Sunday 5 February 2017

The importance of being repetetive

Why loiter? the movement, is now in its third year of existence and the one thing (among many other things) that I have learnt from doing it for more than two years, repeatedly, is the importance of repetition.
Not to take away from events and mass protests or their importance in making people get up and take notice, expedite the judicial process or just to vent anger and frustration over incidents of gender based violence. Such large scale protests, events and walks are essential to keep reminding those in power that we care and we are not happy.
The sustainability of Why loiter?, however, is a miracle in this fast paced lives of ours.

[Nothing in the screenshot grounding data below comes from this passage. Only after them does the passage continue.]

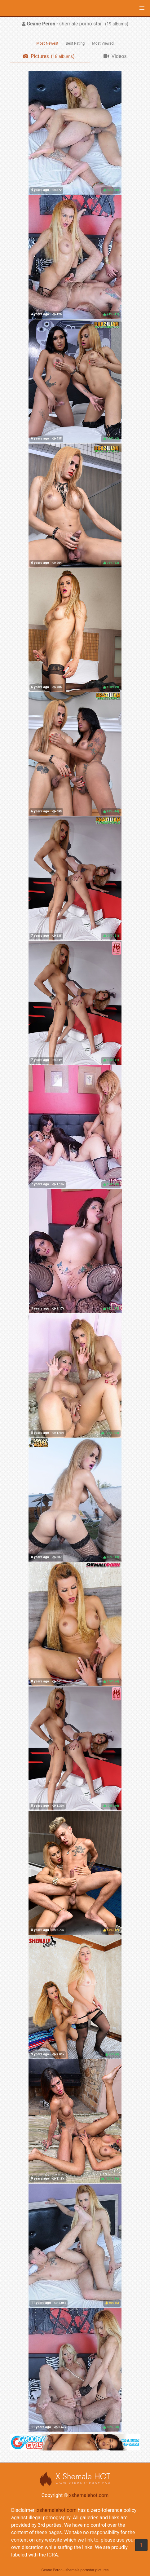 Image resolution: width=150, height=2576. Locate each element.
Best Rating (75, 43)
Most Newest (47, 43)
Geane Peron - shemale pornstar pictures (74, 2570)
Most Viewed (103, 43)
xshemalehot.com (89, 2495) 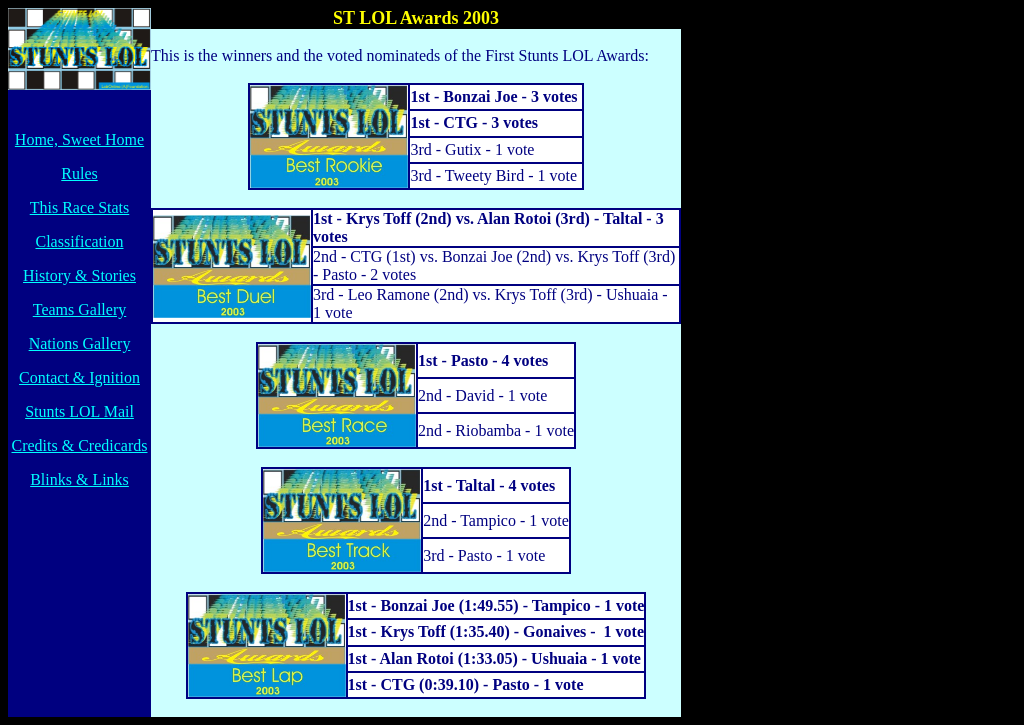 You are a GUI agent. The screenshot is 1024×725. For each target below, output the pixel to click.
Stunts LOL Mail (79, 411)
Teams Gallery (80, 309)
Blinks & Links (79, 479)
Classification (80, 241)
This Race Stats (80, 207)
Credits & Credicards (80, 445)
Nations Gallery (80, 343)
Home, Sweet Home (79, 139)
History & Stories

When Devina and I first took our tiny step of rebellion on a Sunday morning in May, 2014, we had absolutely no idea that we were onto something much bigger than ourselves or our ideas. We didnt even do it for something bigger, one day. We went to a park with our mats and our music, for just that pleasure of being in a park, on a Sunday morning, exercising our right to be there, and gleefully taking selfies, like any other regular person. What was irregular was, however, our politics. What was unique was, that we knew that our bodies on the grass that morning meant a lot more than our bodies on the grass that morning.
We continued loitering not because it was going to become bigger and we were going to be featured in newspapers and TV shows and we were going to become famous , but just because it was so much fun. We continued loitering because it came from a sense of pleasure, fun, being proactive and with a very political vision.
I cannot emphasize enough the value of sustainability, in not just changing the world, normalising things, but changing yourself, really. Doing something over a sustained period of time helps you discover your own fears, your own politics and your experiences lead to a braver, more articulate and assured individual. Mass protests that last a few hours dont do that.
A lot of women call me after incidents of sexual violence and ask me to participate in protests they are organising and my question to them, always is, yes sure, but do you have a plan for after that?
A lot of people feel bogged down by the largeness of the issue of gender inequality and feel that just a bunch of women loitering wont solve anything. I agree. But we didnt start loitering to change the world, we started loitering to change ourselves and to have fun. and look what all has happened in the last two and a half years.
There are loitering groups coming up in several cities across India, and Pakistan. There are people writing about it, making films, plays, talks, lectures, workshops, and more, across the world. Students are writing papers, making presentations and writing PhDs about it. The authors of the book, the people from the various chapters in cities, the people who do the play 'Loitering' have all become friends.
But most importantly, women are getting inspired to just loiter, to just have fun, and have stopped taking 'no' for an answer from families and guardians. This is a lot more than we could have ever imagined our first little loitering steps would do.
Sustainability, repetition, consistency has become of a much greater value to me than ever before, and is the key to normalizing a gender equal world.